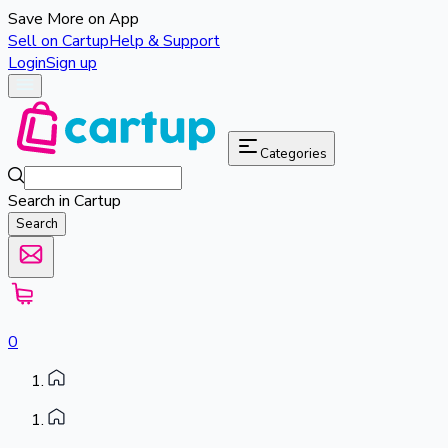
Save More on App
Sell on Cartup
Help & Support
Login
Sign up
Categories
Search in Cartup
Search
0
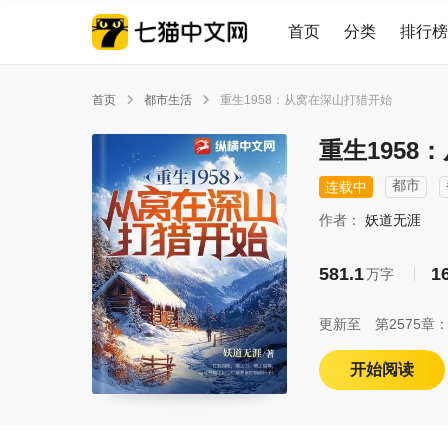
首页
分类
排行榜
首页
都市生活
重生1958：从窝在深山打猎开始


重生1958
都市
连载中
作者：
妖道无涯
581.1
1
万字
更新至
第2575章
开始阅读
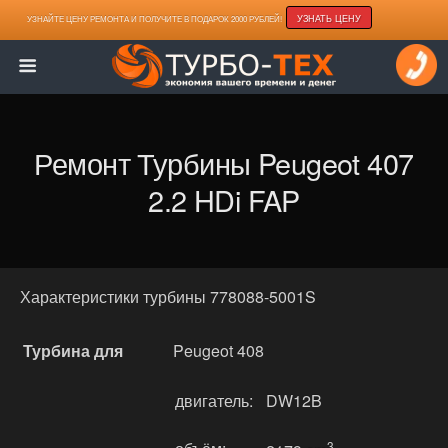
УЗНАТЬ ЦЕНУ
УЗНАЙТЕ ЦЕНУ РЕМОНТА И ПОЛУЧИТЕ В ПОДАРОК 2000 РУБЛЕЙ!
Ремонт Турбины Peugeot 407
2.2 HDi FAP
Характеристики турбины 778088-5001S
Турбина для
Peugeot 408
двигатель:
DW12B
3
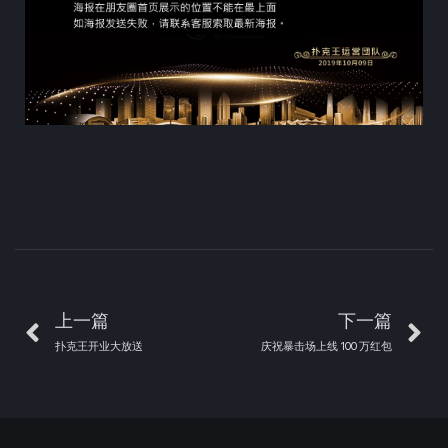
上一篇
下一篇
扑克王开业大放送
庆祝暴击场上线 100 万红包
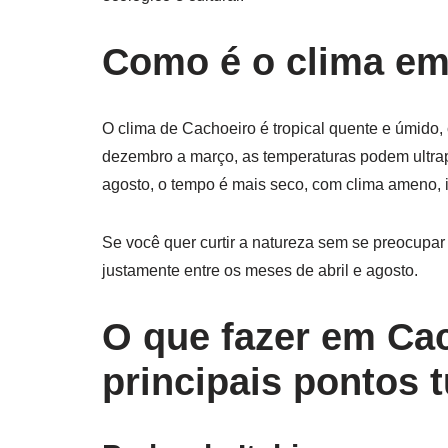
Como é o clima em
O clima de Cachoeiro é tropical quente e úmid
dezembro a março, as temperaturas podem ultrapa
agosto, o tempo é mais seco, com clima ameno, ide
Se você quer curtir a natureza sem se preocupar
justamente entre os meses de abril e agosto.
O que fazer em Cac
principais pontos t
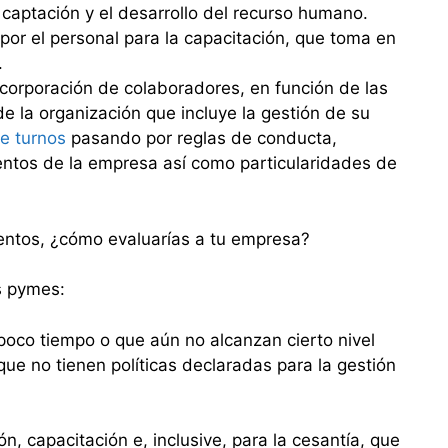
 captación y el desarrollo del recurso humano.
por el personal para la capacitación, que toma en
.
incorporación de colaboradores, en función de las
e la organización que incluye la gestión de su
e turnos
pasando por reglas de conducta,
ntos de la empresa así como particularidades de
entos, ¿cómo evaluarías a tu empresa?
s pymes:
poco tiempo o que aún no alcanzan cierto nivel
ue no tienen políticas declaradas para la gestión
n, capacitación e, inclusive, para la cesantía, que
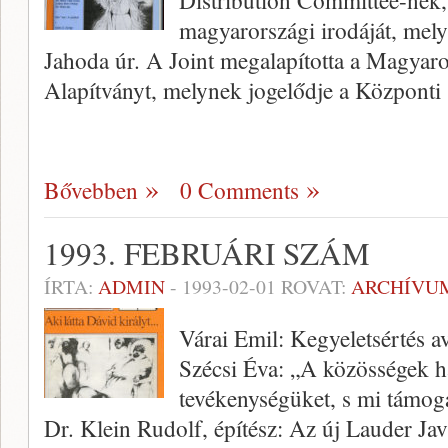
Distribution Committee-nek
magyarországi irodáját, mel
Jahoda úr. A Joint megalapította a Magyaro
Alapítványt, melynek jogelődje a Központi 
Bővebben
0 Comments
1993. FEBRUÁRI SZÁM
ÍRTA:
ADMIN
-
1993-02-01
ROVAT:
ARCHÍVU
Várai Emil: Kegyeletsértés a
Szécsi Éva: „A közösségek h
tevékenységüket, s mi támoga
Dr. Klein Rudolf, építész: Az új Lauder Jav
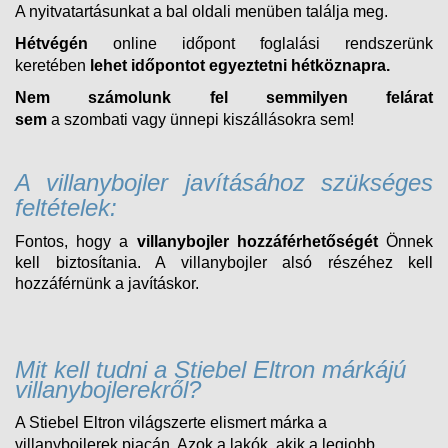
A nyitvatartásunkat a bal oldali menüben találja meg.
Hétvégén
online időpont foglalási rendszerünk
keretében
lehet időpontot egyeztetni hétköznapra.
Nem számolunk fel semmilyen felárat
sem
a
szombati
vagy ünnepi kiszállásokra sem!
A villanybojler javításához szükséges
feltételek:
Fontos, hogy a
villanybojler hozzáférhetőségét
Önnek
kell biztosítania. A villanybojler alsó részéhez kell
hozzáférnünk a javításkor.
Mit kell tudni a Stiebel Eltron márkájú
villanybojlerekről?
A Stiebel Eltron világszerte elismert márka a
villanybojlerek piacán. Azok a lakók, akik a legjobb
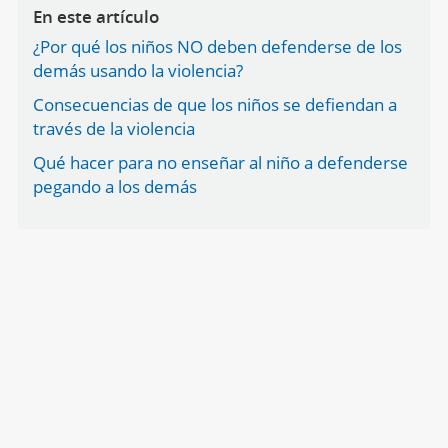
En este artículo
¿Por qué los niños NO deben defenderse de los
demás usando la violencia?
Consecuencias de que los niños se defiendan a
través de la violencia
Qué hacer para no enseñar al niño a defenderse
pegando a los demás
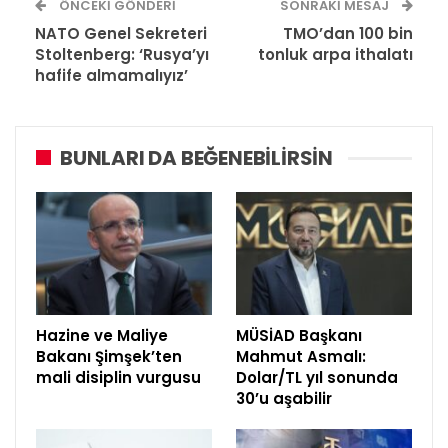
ÖNCEKI GÖNDERI
SONRAKI MESAJ
NATO Genel Sekreteri
TMO’dan 100 bin
Stoltenberg: ‘Rusya’yı
tonluk arpa ithalatı
hafife almamalıyız’
BUNLARI DA BEĞENEBILIRSIN
Hazine ve Maliye
MÜSİAD Başkanı
Bakanı Şimşek’ten
Mahmut Asmalı:
mali disiplin vurgusu
Dolar/TL yıl sonunda
30’u aşabilir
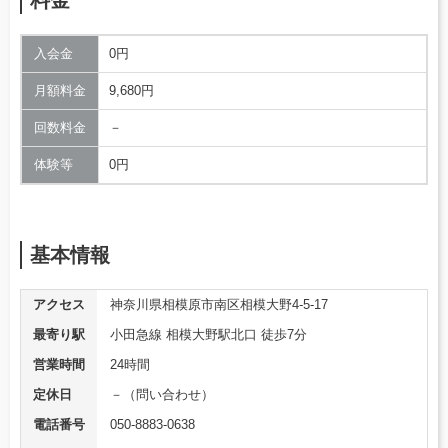
入会金
0円
月額料金
9,680円
回数料金
－
体験等
0円
基本情報
アクセス
神奈川県相模原市南区相模大野4-5-17
最寄り駅
小田急線 相模大野駅北口 徒歩7分
営業時間
24時間
定休日
－（問い合わせ）
電話番号
050-8883-0638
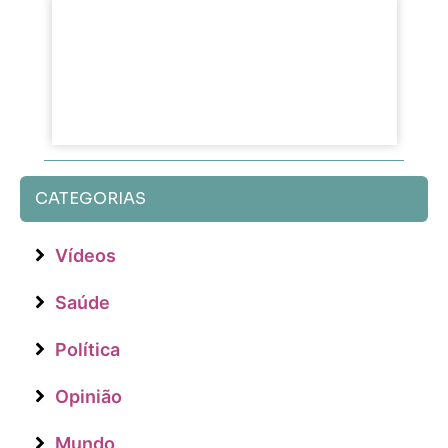
CATEGORIAS
Vídeos
Saúde
Política
Opinião
Mundo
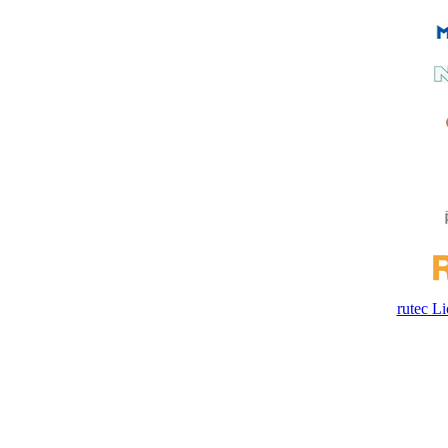
rutec 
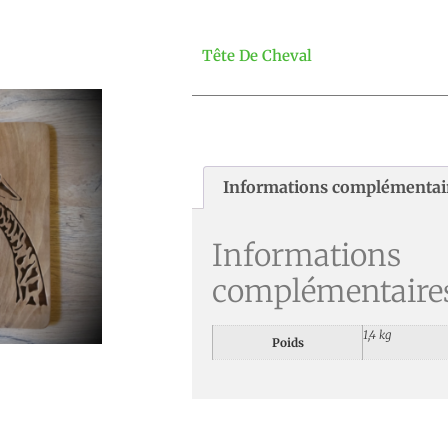
Tête De Cheval
Informations complémentai
Informations
complémentaire
1,4 kg
Poids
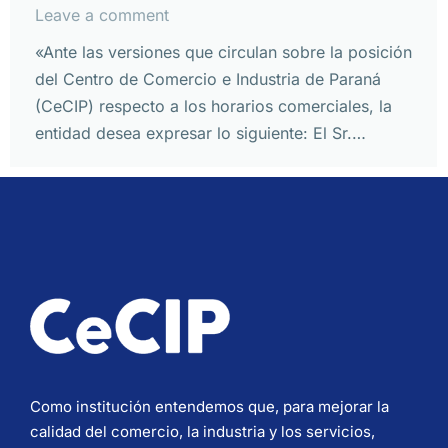
Leave a comment
«Ante las versiones que circulan sobre la posición
del Centro de Comercio e Industria de Paraná
(CeCIP) respecto a los horarios comerciales, la
entidad desea expresar lo siguiente: El Sr.…
Como institución entendemos que, para mejorar la
calidad del comercio, la industria y los servicios,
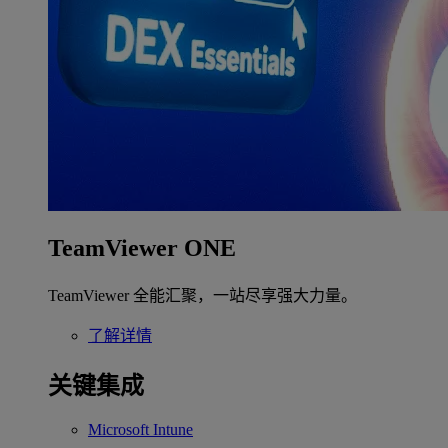
TeamViewer ONE
TeamViewer 全能汇聚，一站尽享强大力量。
了解详情
关键集成
Microsoft Intune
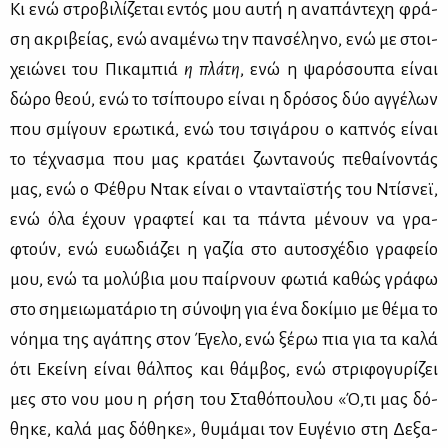
Κι ενώ στρο­βι­λί­ζε­ται εντός μου αυ­τή η ανα­πά­ντε­χη φρά­
ση ακρι­βεί­ας, ενώ ανα­μέ­νω την παν­σέ­λη­νο, ενώ με στοι­
χειώ­νει του Πι­κα­μπιά
η
π
λά­τη
, ενώ η ψα­ρό­σου­πα εί­ναι
δώ­ρο θε­ού, ενώ το τσί­που­ρο εί­ναι η δρό­σος δύο αγ­γέ­λων
που σμί­γουν ερω­τι­κά, ενώ του τσι­γά­ρου ο κα­πνός εί­ναι
το τέ­χνα­σμα που μας κρα­τά­ει ζω­ντα­νούς πε­θαί­νο­ντάς
μας, ενώ ο Φέ­θρυ Ντακ εί­ναι ο ντα­νταϊ­στής του Ντίσ­νεϊ,
ενώ όλα έχουν γρα­φτεί και τα πά­ντα μέ­νουν να γρα­
φτούν, ενώ ευω­διά­ζει η γα­ζία στο αυ­το­σχέ­διο γρα­φείο
μου, ενώ τα μο­λύ­βια μου παίρ­νουν φω­τιά κα­θώς γρά­φω
στο ση­μειω­μα­τά­ριο τη σύ­νο­ψη για ένα δο­κί­μιο με θέ­μα το
νό­η­μα της αγά­πης στον Έγε­λο, ενώ ξέ­ρω πια για τα κα­λά
ότι Εκεί­νη εί­ναι θάλ­πος και θάμ­βος, ενώ στρι­φο­γυ­ρί­ζει
μες στο νου μου η ρή­ση του Στα­θό­που­λου «Ό,τι μας δό­
θη­κε, κα­λά μας δό­θη­κε», θυ­μά­μαι τον Ευ­γέ­νιο στη Δε­ξα­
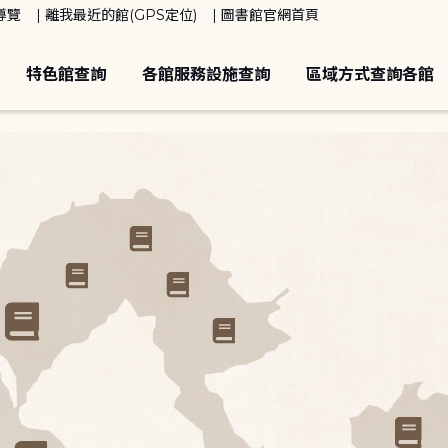
導覽
離我最近的館(GPS定位)
圖書館官網首頁
特色館查詢
各館服務設施查詢
區域方式查詢各館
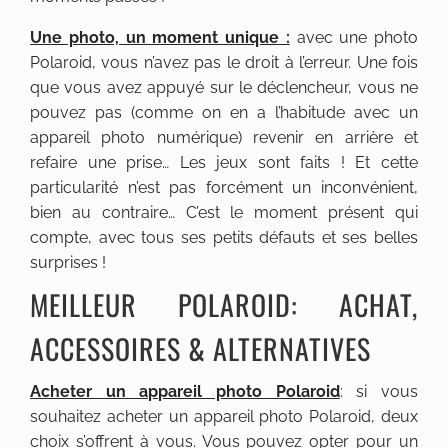
Une photo, un moment unique :
avec une photo
Polaroid, vous n’avez pas le droit à l’erreur. Une fois
que vous avez appuyé sur le déclencheur, vous ne
pouvez pas (comme on en a l’habitude avec un
appareil photo numérique) revenir en arrière et
refaire une prise… Les jeux sont faits ! Et cette
particularité n’est pas forcément un inconvénient,
bien au contraire… C’est le moment présent qui
compte, avec tous ses petits défauts et ses belles
surprises !
MEILLEUR POLAROID: ACHAT,
ACCESSOIRES & ALTERNATIVES
Acheter un appareil photo Polaroid
: si vous
souhaitez acheter un appareil photo Polaroid, deux
choix s’offrent à vous. Vous pouvez opter pour un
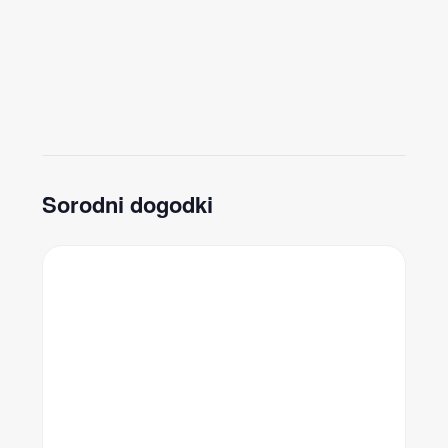
Sorodni dogodki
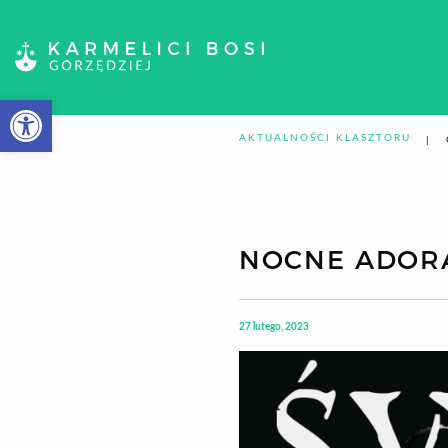
Otwórz pasek narzędzi
AKTUALNOŚCI KLASZTORU
NOCNE ADORA
27 lutego, 2023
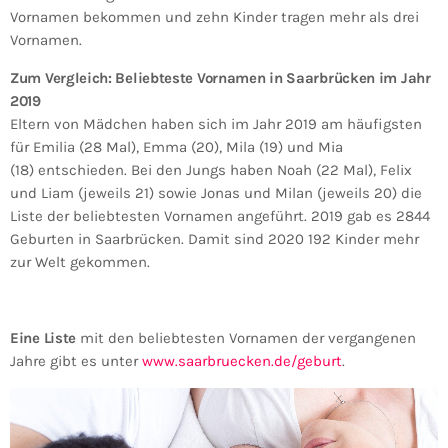
Vornamen bekommen und zehn Kinder tragen mehr als drei
Vornamen.
Zum Vergleich: Beliebteste Vornamen in Saarbrücken im Jahr
2019
Eltern von Mädchen haben sich im Jahr 2019 am häufigsten
für Emilia (28 Mal), Emma (20), Mila (19) und Mia
(18) entschieden. Bei den Jungs haben Noah (22 Mal), Felix
und Liam (jeweils 21) sowie Jonas und Milan (jeweils 20) die
Liste der beliebtesten Vornamen angeführt. 2019 gab es 2844
Geburten in Saarbrücken. Damit sind 2020 192 Kinder mehr
zur Welt gekommen.
Eine Liste
mit den beliebtesten Vornamen der vergangenen
Jahre gibt es unter
www.saarbruecken.de/geburt
.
※
*Problem to solve*. For every line in the data above that holds "niños", return the line itself.

*Task solution*.
¿Por qué los niños NO deben defenderse de los
Consecuencias de que los niños se defiendan a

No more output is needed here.